Mais est-ce que cela peut compromettre la réclamation du Québec dans le dossier crucial de l'harmonisation de la taxe de vente? Je sais, chers lecteurs, l'affaire apparaît assez rébarbative, mais les sommes en cause sont énormes. Surtout, le Québec risque d'être victime d'une profonde injustice.

Quand Ottawa introduit sa TPS, en 1990, il le fait assez maladroitement, sans consulter les provinces qui imposent toutes (sauf l'Alberta) leur propre taxe de vente. On s'aperçoit vite que le nouveau système est assez difficile à gérer, et Ottawa demande aux provinces de trouver un moyen d'harmoniser les deux taxes. Le Québec, avec le ministre Gérard-D. Levesque, est le premier à répondre à l'appel. Il faut ensuite attendre six ans pour que trois provinces maritimes se décident à emboîter le pas, mais Ottawa achète littéralement leur accord en leur versant 961 millions en compensation. Et 20 ans après l'introduction de la TPS, la Colombie-Britannique et l'Ontario sont prêts à harmoniser leur taxe avec Ottawa, moyennant compensation comme de raison.

Le Québec, lui, n'a jamais rien reçu. Selon le ministère québécois des Finances, si on calcule le montant de la compensation de la même façon que dans les autres provinces, le Québec devrait recevoir 2,2 milliards.

M. Flaherty, à l'instar de tous ses prédécesseurs, a toujours refusé de payer. C'est d'ailleurs précisément pour cette raison que le Bloc québécois s'apprête à voter contre le prochain budget. Mais si jamais le ministre change d'idée, le Bloc n'aurait pas vraiment d'autre choix que d'appuyer le budget, assurant ainsi la survie des conservateurs. Tout cela n'est qu'hypothèses et suppositions, bien sûr, mais dans la situation politique bancale qui prévaut à Ottawa, tout est possible.

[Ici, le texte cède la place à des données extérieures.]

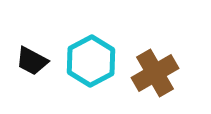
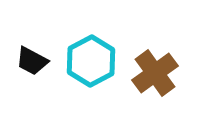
brown cross: rotated 6 degrees counterclockwise
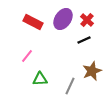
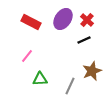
red rectangle: moved 2 px left
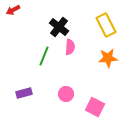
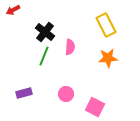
black cross: moved 14 px left, 5 px down
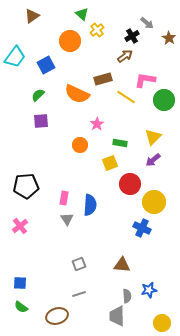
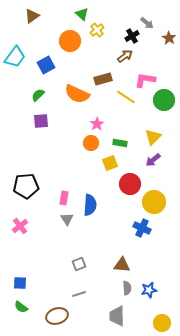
orange circle at (80, 145): moved 11 px right, 2 px up
gray semicircle at (127, 296): moved 8 px up
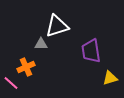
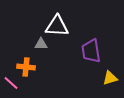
white triangle: rotated 20 degrees clockwise
orange cross: rotated 30 degrees clockwise
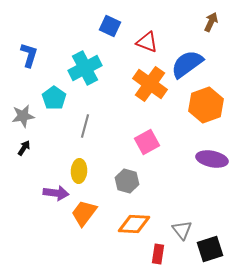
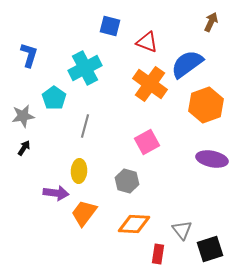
blue square: rotated 10 degrees counterclockwise
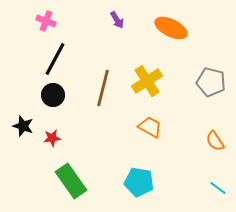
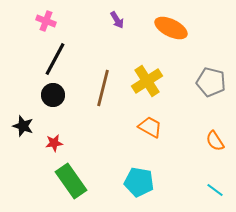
red star: moved 2 px right, 5 px down
cyan line: moved 3 px left, 2 px down
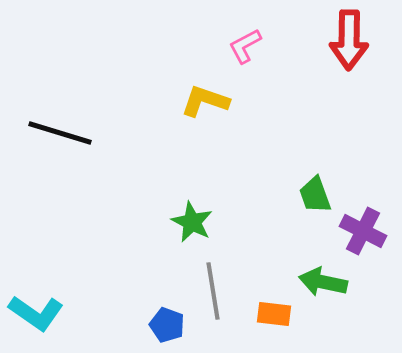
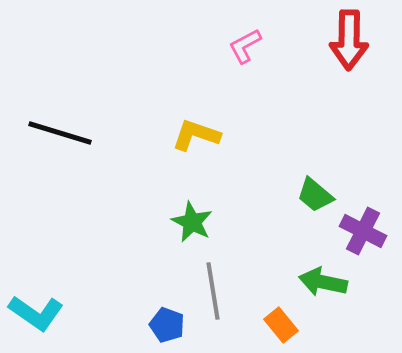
yellow L-shape: moved 9 px left, 34 px down
green trapezoid: rotated 30 degrees counterclockwise
orange rectangle: moved 7 px right, 11 px down; rotated 44 degrees clockwise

Dans ces conditions, M. Bachand est-il imprudent en déposant son budget sans même savoir s'il peut compter sur une compensation? La réponse est non, pour la bonne raison que son budget ne tiendra pas compte de ce dossier. Si jamais M. Flaherty aborde la question dans son budget, rien n'empêchera le Québec d'ajuster ses chiffres en cours d'exercice.